:: Records to use

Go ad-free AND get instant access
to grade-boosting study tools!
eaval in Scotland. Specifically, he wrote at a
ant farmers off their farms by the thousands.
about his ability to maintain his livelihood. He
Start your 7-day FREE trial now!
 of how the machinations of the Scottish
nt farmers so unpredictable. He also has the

::::
:: Records to use

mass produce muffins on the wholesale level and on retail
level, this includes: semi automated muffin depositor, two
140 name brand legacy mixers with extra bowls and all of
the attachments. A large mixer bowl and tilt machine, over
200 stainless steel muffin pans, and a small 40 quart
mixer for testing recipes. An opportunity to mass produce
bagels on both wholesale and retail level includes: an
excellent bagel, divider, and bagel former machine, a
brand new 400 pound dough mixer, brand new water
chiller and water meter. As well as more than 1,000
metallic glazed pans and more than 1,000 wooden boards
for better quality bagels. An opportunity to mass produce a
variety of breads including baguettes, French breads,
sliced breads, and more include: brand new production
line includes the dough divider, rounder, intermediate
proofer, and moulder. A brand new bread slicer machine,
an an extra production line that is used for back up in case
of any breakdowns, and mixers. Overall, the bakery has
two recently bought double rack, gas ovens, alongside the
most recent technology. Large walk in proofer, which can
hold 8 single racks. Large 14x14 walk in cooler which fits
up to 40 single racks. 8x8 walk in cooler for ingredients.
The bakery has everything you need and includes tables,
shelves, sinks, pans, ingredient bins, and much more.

::::
:: Records to use

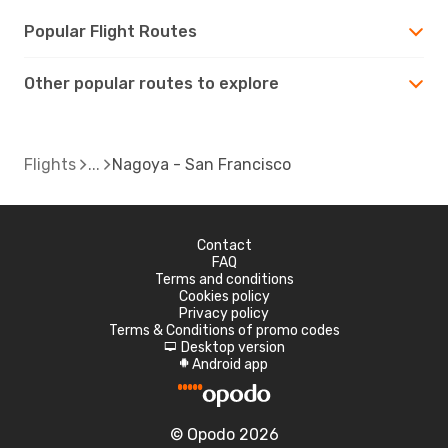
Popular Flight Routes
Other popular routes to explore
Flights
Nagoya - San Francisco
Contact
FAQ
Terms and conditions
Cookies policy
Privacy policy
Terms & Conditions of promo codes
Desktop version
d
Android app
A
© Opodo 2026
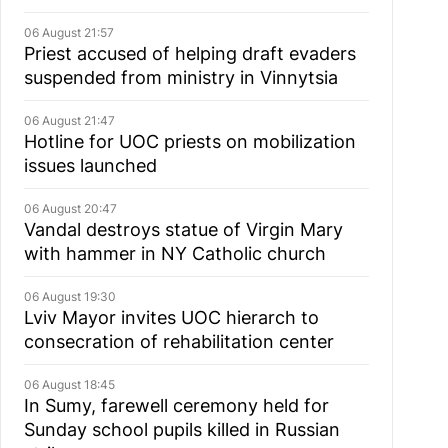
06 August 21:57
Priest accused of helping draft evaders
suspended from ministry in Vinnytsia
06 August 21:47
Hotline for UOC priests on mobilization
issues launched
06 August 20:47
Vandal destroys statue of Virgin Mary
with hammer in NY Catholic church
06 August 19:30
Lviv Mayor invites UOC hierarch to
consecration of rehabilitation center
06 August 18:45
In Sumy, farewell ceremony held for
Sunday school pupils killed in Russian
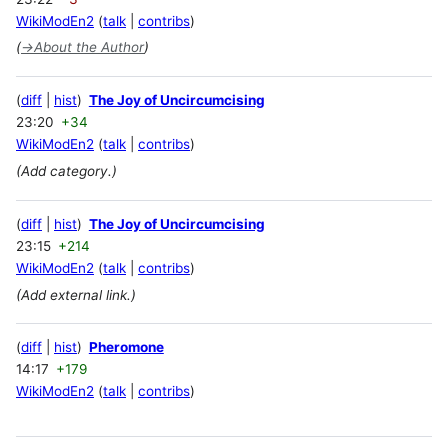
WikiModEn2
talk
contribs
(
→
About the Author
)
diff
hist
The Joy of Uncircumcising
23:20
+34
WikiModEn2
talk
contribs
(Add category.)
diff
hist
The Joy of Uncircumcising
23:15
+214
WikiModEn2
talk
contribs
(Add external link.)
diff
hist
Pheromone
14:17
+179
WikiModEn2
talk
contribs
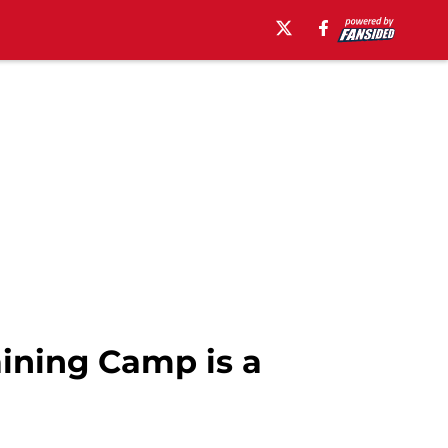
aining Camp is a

::::

### What this task involves
An exact copy of the lines above, from the one containing "eaval in Scotland." through the one containing "nt farmers so unpredictable. He also has the", is the whole of the answer.

### Exercise result
eaval in Scotland. Specifically, he wrote at a
ant farmers off their farms by the thousands.
about his ability to maintain his livelihood. He
Start your 7-day FREE trial now!
 of how the machinations of the Scottish
nt farmers so unpredictable. He also has the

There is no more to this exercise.